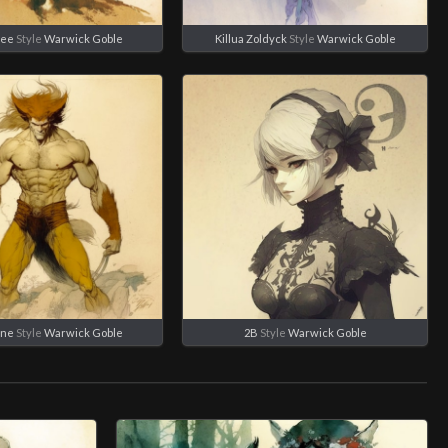
Lee
Style
Warwick Goble
Killua Zoldyck
Style
Warwick Goble
ine
Style
Warwick Goble
2B
Style
Warwick Goble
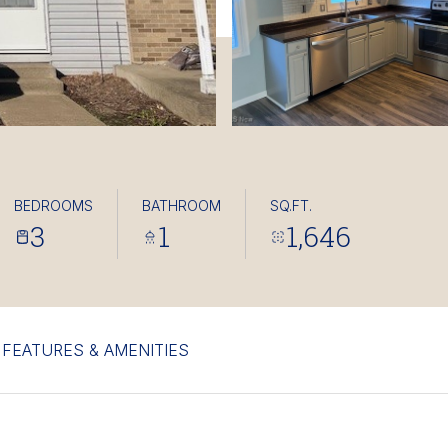
BEDROOMS
BATHROOM
SQ.FT.
3
1
1,646
FEATURES & AMENITIES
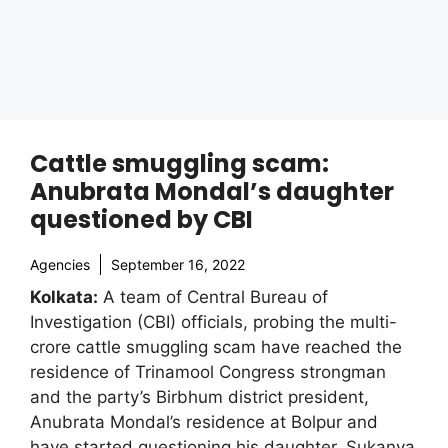
Cattle smuggling scam:
Anubrata Mondal’s daughter
questioned by CBI
Agencies
September 16, 2022
Kolkata:
A team of Central Bureau of
Investigation (CBI) officials, probing the multi-
crore cattle smuggling scam have reached the
residence of Trinamool Congress strongman
and the party’s Birbhum district president,
Anubrata Mondal’s residence at Bolpur and
have started questioning his daughter, Sukanya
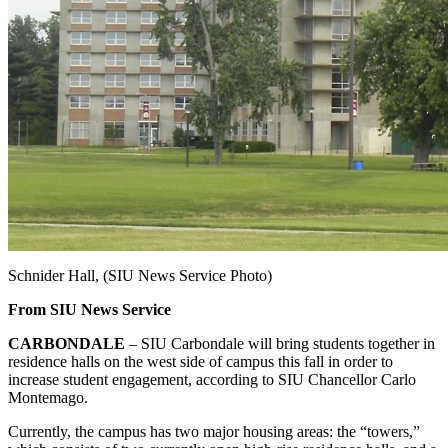
Schnider Hall, (SIU News Service Photo)
From SIU News Service
CARBONDALE
– SIU Carbondale will bring students together in
residence halls on the west side of campus this fall in order to
increase student engagement, according to SIU Chancellor Carlo
Montemago.
Currently, the campus has two major housing areas: the “towers,”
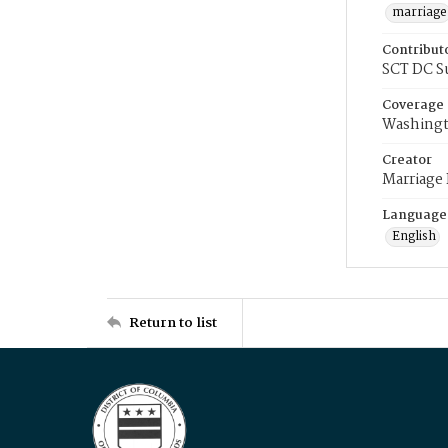
marriage
Contribut
SCT DC S
Coverage
Washingt
Creator
Marriage
Language
English
Return to list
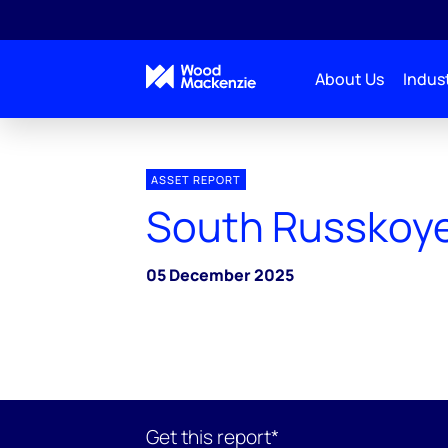
About Us
Indust
ASSET REPORT
South Russkoy
05 December 2025
Get this report*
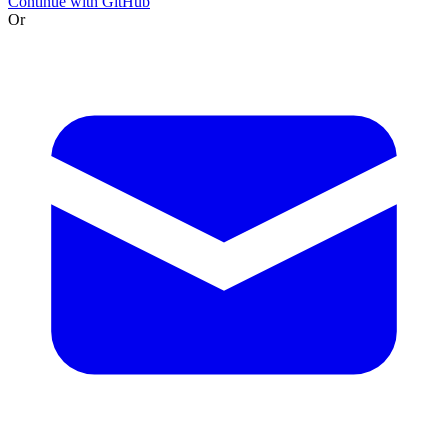
Continue with GitHub
Or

_ _ _

AIM OF THE EXERCISE
In the listing above, find each line with the word "Mondal" and copy it.

OUTPUT FOR THIS EXERCISE
Anubrata Mondal’s daughter
Anubrata Mondal’s residence at Bolpur and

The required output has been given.